California nears healthcare crisis as warnings go unnoticed

Anita Chabria, Tribune News Service

When Congress passed the big, ugly bill known as HR 1 last year, most Americans understood it meant cuts to Medicaid, the safety net programme millions rely on for medical insurance. But few Californians realised just how much it will affect the Golden State when its provisions really kick in, starting after the midterms (the Republicans aren’t that dumb) and continuing on in cascading cuts for the next few years.

Millions of Californians — not just low-income folks — are going to feel the effects, whether through a loss of insurance, fewer providers able to keep their doors open, or rising premiums and costs. “This problem trickles up,” state Senate leader Monique Limón, D-Goleta, told me. “This is not just going to impact the people that have a public healthcare plan. When you see a hospital close, when you see medical providers no longer being able to practice, it is absolutely going to impact everybody, the middle class included.”

Added to the loss of federal funds, Gov. Gavin Newsom’s most recent budget plan (which the Legislature has to debate in coming weeks) includes cuts at the state level. This is in part to contend with the loss of federal money, but also because healthcare costs keep rising and even in this wealthy state, we can’t afford the bills — at least not without some changes. What those changes are — and who should bear the brunt of them — is a complicated and largely ignored debate happening right now. While our candidates for governor have been grilled on whether they support single-payer healthcare or not, (Becerra is a sort-of, Steyer is a yes) the real question isn’t how is the next governor going to expand access to care — but how are we going to keep the whole system from collapsing right now.

“This is not hypothetical, this is what’s coming down the line,” Limón said.

About 15 million adults and children, or about 1 in 3 of our state’s residents, rely on Medi-Cal, which is what California calls its Medicaid programme. Through a creative bit of state financing called the Managed Care Organization, or MCO, tax, the federal government has been paying for a big chunk of the costs of that insurance, about $7 billion a year. President Donald Trump’s HR 1 makes that money go bye-bye by greatly reducing the MCO, leaving the state to figure out how to backfill that cash. And that’s just one of the ways the big, ugly bill hurts California. Yes, it’s complicated.

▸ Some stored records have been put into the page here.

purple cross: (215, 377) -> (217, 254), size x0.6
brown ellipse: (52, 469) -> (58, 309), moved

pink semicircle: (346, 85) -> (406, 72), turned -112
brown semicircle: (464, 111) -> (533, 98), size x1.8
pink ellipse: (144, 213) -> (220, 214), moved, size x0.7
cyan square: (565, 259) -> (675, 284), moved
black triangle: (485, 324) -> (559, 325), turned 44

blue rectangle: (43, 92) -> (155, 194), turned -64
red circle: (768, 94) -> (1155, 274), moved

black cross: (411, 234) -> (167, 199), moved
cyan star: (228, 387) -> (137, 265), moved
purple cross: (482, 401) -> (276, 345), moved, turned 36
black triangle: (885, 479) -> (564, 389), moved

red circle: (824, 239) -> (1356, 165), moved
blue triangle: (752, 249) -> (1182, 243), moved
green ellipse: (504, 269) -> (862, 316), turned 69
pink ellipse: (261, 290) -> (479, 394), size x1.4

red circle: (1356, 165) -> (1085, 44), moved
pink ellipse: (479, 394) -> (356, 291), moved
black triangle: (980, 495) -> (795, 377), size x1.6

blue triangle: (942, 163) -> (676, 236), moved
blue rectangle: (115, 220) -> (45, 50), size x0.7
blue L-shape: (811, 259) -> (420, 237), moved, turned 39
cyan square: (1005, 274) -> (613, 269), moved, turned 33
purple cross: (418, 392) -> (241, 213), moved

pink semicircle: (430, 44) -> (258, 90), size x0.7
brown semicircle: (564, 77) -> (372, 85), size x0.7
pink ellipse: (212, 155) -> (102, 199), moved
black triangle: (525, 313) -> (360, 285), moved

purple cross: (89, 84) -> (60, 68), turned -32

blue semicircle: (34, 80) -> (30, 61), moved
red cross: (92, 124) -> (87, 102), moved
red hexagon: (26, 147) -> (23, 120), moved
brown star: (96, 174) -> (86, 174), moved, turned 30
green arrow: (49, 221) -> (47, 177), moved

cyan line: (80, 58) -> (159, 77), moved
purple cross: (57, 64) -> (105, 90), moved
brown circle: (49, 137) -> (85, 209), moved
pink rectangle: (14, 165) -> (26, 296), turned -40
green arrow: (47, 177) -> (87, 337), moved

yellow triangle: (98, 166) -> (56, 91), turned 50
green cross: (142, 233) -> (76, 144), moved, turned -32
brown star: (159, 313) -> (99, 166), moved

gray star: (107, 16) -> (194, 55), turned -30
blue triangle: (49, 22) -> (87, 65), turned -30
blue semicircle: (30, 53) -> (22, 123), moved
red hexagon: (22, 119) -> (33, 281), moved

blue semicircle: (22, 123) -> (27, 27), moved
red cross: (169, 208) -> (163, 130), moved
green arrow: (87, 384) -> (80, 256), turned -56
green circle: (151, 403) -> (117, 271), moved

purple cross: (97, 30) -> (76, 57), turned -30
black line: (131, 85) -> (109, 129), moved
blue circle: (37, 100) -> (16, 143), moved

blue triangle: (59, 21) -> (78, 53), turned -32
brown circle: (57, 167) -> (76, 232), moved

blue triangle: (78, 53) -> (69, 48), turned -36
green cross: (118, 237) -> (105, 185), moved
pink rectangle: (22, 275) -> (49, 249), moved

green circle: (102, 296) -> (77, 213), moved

Newsom’s budget plan relies in a not-small way on restructuring the MCO tax to fit HR 1’s new rules. But here’s the problem with that — any fix will require approval from the Trump administration, which has repeatedly shown the welfare of Californians is not a high priority. In fact, the Trump administration in March rejected California’s request to update another fee related to hospitals that also generates billions for Medi-Cal. So maybe Newsom will be able to negotiate a plan that saves the MCO and California healthcare. But wouldn’t it be much better for the GOP, with a presidential election looming, to watch California (and her presidential-contender governor) tumble off a healthcare cliff? Few states rely on an MCO tax the way ours does, which means our pain is going to be far more visible and profound if we lose this funding.

That means if Newsom’s budget is approved by the state Legislature with the MCO fix, the state is taking a gamble. If the feds don’t approve some new version of the MCO tax, “it would have major implications,” Adriana Ramos-Yamamoto told me. She’s a senior policy fellow with the nonpartisan California Budget and Policy Center.

What’s the fourth-largest economy in the world to do? Limón would like to see the state stop subsidising corporations who pay so meagerly that their employees qualify for Medi-Cal. “We don’t have the luxury of being able to provide these tax subsidies,” Limón said. Turns out, 42% of Medi-Cal enrollees are full-time workers, according to a new report by the UC Berkeley Labor Center. Although most big corporations offer some sort of health insurance, it’s often tied to working a certain number of hours (which they then make sure not to schedule) or it has prohibitive costs or other barriers.

In 2022, the Labor Center found, 34% of low-wage workers received their health insurance through employers, compared with 69% of higher wage workers — meaning California is picking up insurance costs because low-wage employers are finding ways out of them. “Over the decades, Medi-Cal has really undergone a significant transformation. It’s shifted from a program that primarily served the disabled and indigent and elderly folks to one that largely supports folks that work in low-wage industries,” Tia Orr, the executive director of SEIU California, told me. “Medi-Cal has now become a program where folks that work every single day have to rely on it. The idea that someone can work every day and qualify for food stamps and Medi-Cal, it should be eye-opening to folks.” Right now, she points out, California taxpayers are paying about $7,800 a year for each person on Medi-Cal.